In 1949, director Charles Vidor (Gilda, ’45), brought a lawsuit against Harry Cohn, founder and President of Columbia Pictures. Vidor charged that Cohn constantly abused him through the use of obscene language. Vidor demanded to be released from his contract with Columbia Pictures.
In fact, Harry Cohn was famous for his liberal use of expletives. He was a deeply insecure studio chief whose coarse and vulgar mannerisms were part and parcel of tinsel town.
Cohn groomed Rita Hayworth into Hollywood’s greatest star and she hated him with every fibre of her being, claiming that he demanded sex in exchange for good roles.
Jean Arthur, perhaps Columbia’s most versatile and talented star—the myth is that she was reclusive and shy, but Arthur was in the grip of a severe personality disorder—was so consumed with hatred for the tyrranical studio chief that she carefully plotted Cohn’s murder and was only talked out of the lunatic scheme by a friend who convinced Arthur that she was bound to be caught.
The great director Frank Capra, whose string of brilliant films catapulted Columbia from poverty row into studio respectability, also despised Cohn and fled Columbia Pictures as soon as it was feasible.
Cohn was the classic builder and destroyer.
And when Cohn died of a heart attack in 1958, Red Skelton said of the well-attended funeral, “It proves what Harry always said: Give the public what they want and they’ll come out for it.”

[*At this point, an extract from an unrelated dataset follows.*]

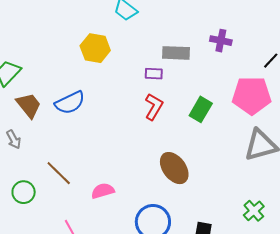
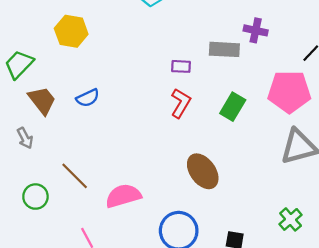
yellow hexagon: (95, 48) -> (71, 31), moved
gray rectangle: (176, 53) -> (224, 49), moved
blue semicircle: (70, 103) -> (88, 98), size x0.7
pink semicircle: (103, 191) -> (123, 196), size x1.4

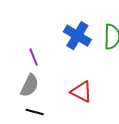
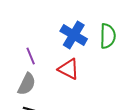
red triangle: (81, 92) -> (69, 69), moved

In any case, Judge Harrison recognized that Vidor was using Cohn’s foul language as a legal pretext to break his contract with Columbia and move on to a more luctrative deal with another studio. After nine days of deliberation he decided against Vidor:
The court finds that Harry Cohn was accustomed to and in the habit of using obscene language in talking to Mr. Vidor and others. Such language was part of Mr. Cohn’s speaking vocabulary. It was used by him as superlative adjectives, not intended by him as insulting or used for the purpose of humiliating the plaintiff , and the plaintiff so understood that.
In the course of the trial, Judge Harrison was afforded a glimpse into Hollywood’s unique sub-culture and the view left an indelible impression. Harrison’s verdict is amended with this simple yet profound observation:
Both [Cohn and Vidor] inhabit a fictitious, fabulous, topsy-turvy, temperamental world that is peculiar to their way of life. Their standards are not my standards. Let them be judged by those people of decency who inhabit their world of fantasy and fiction.